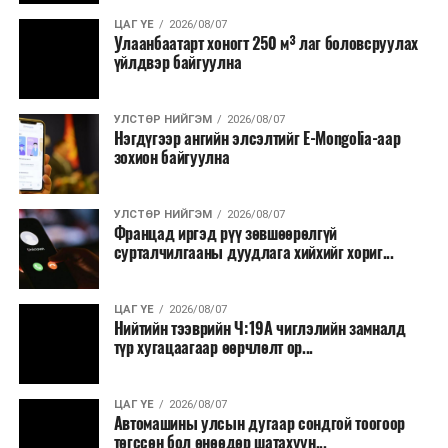
ЦАГ ҮЕ
2026/08/07
Улаанбаатарт хоногт 250 м³ лаг боловсруулах
үйлдвэр байгуулна
УЛСТӨР НИЙГЭМ
2026/08/07
Нэгдүгээр ангийн элсэлтийг E-Mongolia-аар
зохион байгуулна
УЛСТӨР НИЙГЭМ
2026/08/07
Францад иргэд рүү зөвшөөрөлгүй
сурталчилгааны дуудлага хийхийг хориг...
ЦАГ ҮЕ
2026/08/07
Нийтийн тээврийн Ч:19А чиглэлийн замналд
түр хугацаагаар өөрчлөлт ор...
ЦАГ ҮЕ
2026/08/07
Автомашины улсын дугаар сондгой тоогоор
төгссөн бол өнөөдөр шатахуун...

*INSTRUCTIONS FOR THE TASK*: Would you please set down the data above again exactly, without its pictures?

*FINISHED TASK*:
ЦАГ ҮЕ
2026/08/07
Улаанбаатарт хоногт 250 м³ лаг боловсруулах
үйлдвэр байгуулна
УЛСТӨР НИЙГЭМ
2026/08/07
Нэгдүгээр ангийн элсэлтийг E-Mongolia-аар
зохион байгуулна
УЛСТӨР НИЙГЭМ
2026/08/07
Францад иргэд рүү зөвшөөрөлгүй
сурталчилгааны дуудлага хийхийг хориг...
ЦАГ ҮЕ
2026/08/07
Нийтийн тээврийн Ч:19А чиглэлийн замналд
түр хугацаагаар өөрчлөлт ор...
ЦАГ ҮЕ
2026/08/07
Автомашины улсын дугаар сондгой тоогоор
төгссөн бол өнөөдөр шатахуун...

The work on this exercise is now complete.